La fête avait commencé l'après-midi ; les femmes chantaient, de leurs voix envoûtantes ; elles n'avaient d'yeux que pour ces garçons ; le soir, il y eut un grand tende au cours duquel ils paradèrent sur leurs chameaux.
Vers deux heures du matin, les participants, épuisés et heureux décidèrent de rentrer chez eux.
Les sept inséparables en firent de même et s'enfoncèrent sans peur dans la nuit, accompagnés par les you-you des jeunes filles émerveillées. Au matin, ils n'étaient toujours pas arrivés à leur campement. A midi, les hommes de leur entourage décidèrent d'aller aux nouvelles, tant ils craignaient une rixe avec un autre groupe, jaloux de leur succès.
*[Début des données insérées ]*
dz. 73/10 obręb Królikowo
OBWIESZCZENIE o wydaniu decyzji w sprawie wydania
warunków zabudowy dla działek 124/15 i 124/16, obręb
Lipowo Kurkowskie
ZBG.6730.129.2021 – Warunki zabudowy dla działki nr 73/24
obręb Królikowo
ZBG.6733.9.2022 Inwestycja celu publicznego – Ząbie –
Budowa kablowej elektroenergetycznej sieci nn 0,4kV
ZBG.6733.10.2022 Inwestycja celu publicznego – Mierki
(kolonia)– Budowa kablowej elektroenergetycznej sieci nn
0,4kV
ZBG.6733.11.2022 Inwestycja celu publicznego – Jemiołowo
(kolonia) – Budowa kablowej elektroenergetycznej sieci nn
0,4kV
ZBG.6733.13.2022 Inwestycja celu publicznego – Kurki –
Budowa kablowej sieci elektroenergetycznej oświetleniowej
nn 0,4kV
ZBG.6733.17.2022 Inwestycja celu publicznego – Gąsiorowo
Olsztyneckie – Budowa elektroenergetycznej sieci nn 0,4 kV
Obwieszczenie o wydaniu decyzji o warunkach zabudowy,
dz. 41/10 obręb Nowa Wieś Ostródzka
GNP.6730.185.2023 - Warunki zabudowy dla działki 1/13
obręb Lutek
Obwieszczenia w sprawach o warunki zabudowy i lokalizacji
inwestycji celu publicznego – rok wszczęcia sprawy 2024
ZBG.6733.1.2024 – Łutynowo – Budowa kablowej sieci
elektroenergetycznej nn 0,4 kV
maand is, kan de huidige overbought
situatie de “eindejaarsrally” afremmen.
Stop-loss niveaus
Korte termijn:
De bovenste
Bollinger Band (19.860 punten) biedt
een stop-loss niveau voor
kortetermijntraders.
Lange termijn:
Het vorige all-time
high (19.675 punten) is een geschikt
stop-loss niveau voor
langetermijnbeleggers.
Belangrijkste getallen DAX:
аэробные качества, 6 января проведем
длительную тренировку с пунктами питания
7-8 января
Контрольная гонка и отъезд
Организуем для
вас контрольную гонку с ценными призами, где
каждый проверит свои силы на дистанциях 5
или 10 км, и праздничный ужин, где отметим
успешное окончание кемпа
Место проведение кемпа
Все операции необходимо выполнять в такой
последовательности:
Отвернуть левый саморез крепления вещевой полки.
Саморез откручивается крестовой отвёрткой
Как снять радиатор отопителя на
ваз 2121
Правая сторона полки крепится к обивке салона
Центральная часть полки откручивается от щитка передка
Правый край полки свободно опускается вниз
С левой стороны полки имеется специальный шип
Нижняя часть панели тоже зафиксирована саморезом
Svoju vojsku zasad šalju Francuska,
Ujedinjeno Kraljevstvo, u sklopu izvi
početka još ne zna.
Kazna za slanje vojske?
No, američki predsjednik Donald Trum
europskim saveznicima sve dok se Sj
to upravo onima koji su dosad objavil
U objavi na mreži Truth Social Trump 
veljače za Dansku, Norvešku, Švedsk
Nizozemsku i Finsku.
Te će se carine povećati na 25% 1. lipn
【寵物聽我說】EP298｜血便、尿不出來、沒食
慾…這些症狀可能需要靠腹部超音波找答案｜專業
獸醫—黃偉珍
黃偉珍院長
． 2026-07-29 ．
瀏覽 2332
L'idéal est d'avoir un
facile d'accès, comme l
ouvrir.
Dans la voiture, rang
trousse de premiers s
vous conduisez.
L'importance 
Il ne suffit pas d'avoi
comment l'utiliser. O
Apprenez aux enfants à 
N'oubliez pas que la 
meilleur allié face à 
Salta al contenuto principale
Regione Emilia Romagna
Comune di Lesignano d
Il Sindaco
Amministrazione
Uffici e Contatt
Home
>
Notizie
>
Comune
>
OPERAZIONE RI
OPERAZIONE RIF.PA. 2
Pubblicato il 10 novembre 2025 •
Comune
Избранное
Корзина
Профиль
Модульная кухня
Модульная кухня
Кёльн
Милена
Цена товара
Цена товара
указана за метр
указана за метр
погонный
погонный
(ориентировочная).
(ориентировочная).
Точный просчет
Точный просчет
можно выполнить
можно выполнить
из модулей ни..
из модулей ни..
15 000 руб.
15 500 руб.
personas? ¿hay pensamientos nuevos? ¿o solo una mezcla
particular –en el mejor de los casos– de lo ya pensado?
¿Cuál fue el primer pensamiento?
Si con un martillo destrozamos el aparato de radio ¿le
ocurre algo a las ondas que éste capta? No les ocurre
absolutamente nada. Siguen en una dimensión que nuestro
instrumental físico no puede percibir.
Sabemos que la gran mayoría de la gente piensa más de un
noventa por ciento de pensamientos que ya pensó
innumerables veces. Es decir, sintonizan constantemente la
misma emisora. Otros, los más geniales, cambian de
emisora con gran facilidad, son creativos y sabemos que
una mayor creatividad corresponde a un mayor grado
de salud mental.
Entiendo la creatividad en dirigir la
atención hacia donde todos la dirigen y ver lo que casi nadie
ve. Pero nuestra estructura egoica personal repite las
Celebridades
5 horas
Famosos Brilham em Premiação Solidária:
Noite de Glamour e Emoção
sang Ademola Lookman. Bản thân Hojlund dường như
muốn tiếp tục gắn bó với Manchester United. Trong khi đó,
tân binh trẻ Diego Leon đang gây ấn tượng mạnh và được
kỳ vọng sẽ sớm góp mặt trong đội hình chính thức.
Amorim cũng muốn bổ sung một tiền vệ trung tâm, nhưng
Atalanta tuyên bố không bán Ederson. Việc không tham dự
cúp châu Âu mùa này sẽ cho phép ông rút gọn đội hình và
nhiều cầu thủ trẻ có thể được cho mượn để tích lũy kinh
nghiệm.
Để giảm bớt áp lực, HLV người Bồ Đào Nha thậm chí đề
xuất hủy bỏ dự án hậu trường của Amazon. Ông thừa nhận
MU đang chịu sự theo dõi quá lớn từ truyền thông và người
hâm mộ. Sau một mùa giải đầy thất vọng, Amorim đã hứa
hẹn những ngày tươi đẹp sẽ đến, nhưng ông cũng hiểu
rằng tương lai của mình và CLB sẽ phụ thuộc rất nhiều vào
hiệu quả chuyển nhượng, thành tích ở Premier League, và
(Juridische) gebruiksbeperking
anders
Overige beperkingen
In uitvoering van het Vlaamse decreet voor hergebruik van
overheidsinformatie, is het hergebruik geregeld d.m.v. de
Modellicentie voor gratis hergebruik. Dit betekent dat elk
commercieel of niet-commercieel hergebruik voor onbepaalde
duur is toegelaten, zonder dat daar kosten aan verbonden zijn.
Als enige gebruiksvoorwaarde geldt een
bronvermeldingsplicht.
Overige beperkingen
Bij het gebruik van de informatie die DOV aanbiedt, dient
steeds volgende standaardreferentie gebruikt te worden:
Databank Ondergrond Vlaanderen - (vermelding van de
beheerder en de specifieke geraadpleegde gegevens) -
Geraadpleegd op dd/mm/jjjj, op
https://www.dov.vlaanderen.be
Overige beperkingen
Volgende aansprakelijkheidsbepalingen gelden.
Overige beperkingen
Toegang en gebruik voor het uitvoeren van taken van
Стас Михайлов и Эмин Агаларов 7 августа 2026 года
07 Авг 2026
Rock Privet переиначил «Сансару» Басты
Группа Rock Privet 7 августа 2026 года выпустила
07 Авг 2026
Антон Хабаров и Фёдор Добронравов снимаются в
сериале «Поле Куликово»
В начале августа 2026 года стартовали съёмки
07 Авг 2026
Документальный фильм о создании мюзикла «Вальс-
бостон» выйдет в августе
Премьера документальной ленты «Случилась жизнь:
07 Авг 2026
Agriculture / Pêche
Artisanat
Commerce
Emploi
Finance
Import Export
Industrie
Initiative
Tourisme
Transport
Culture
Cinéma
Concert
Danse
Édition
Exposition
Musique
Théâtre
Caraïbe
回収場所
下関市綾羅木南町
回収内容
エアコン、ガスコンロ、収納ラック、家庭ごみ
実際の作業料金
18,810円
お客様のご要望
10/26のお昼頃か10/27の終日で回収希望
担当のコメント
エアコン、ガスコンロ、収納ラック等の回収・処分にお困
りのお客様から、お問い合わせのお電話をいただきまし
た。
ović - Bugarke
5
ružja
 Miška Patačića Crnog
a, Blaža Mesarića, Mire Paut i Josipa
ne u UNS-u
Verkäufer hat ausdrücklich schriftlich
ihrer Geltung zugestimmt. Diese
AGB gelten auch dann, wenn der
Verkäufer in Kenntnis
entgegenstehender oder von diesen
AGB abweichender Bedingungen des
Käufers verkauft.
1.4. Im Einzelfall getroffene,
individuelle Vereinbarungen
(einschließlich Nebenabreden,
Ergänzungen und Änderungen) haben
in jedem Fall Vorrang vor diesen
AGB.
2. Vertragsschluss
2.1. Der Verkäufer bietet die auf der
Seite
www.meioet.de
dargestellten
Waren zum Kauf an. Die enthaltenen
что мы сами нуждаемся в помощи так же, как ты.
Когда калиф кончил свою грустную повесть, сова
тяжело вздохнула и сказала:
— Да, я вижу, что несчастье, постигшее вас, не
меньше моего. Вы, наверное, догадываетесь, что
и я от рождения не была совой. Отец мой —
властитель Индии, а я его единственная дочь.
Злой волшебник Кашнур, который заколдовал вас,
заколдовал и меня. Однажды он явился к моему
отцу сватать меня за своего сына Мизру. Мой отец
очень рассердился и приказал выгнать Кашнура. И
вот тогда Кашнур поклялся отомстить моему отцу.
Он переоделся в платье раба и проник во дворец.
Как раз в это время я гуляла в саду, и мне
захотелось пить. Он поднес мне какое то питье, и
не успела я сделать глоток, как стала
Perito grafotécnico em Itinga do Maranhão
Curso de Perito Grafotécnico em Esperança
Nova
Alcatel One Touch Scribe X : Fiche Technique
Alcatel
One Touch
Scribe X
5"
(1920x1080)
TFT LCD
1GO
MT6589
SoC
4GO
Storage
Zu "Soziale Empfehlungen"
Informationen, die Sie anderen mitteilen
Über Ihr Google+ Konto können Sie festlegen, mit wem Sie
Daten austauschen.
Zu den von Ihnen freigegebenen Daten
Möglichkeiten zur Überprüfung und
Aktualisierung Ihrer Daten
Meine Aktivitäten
On rassembla les chameaux ; les recherches s'organisèrent, et la distance entre les deux campement fut rapidement couverte. On suivit leurs traces, jusqu'a l'endroit où elles s'engageaient sur le chemin qui mène à Abaghaga.
Plus loin sur la piste, face a la montagne, les empreintes disparaissaient; sur le sol, il n'y avait plus rien, ni à droite, ni à gauche, mais dans le sable il y avait sept flaques de sang.
On fit des recherches partout, dans les tribus voisines de la région, et même dans des pays lointains mais on ne retrouva jamais trace, ni des garçons. ni de leurs chameaux.
lis avaient été victimes des djinns d'Abaghaga. La vallée morte ou personne ne passe.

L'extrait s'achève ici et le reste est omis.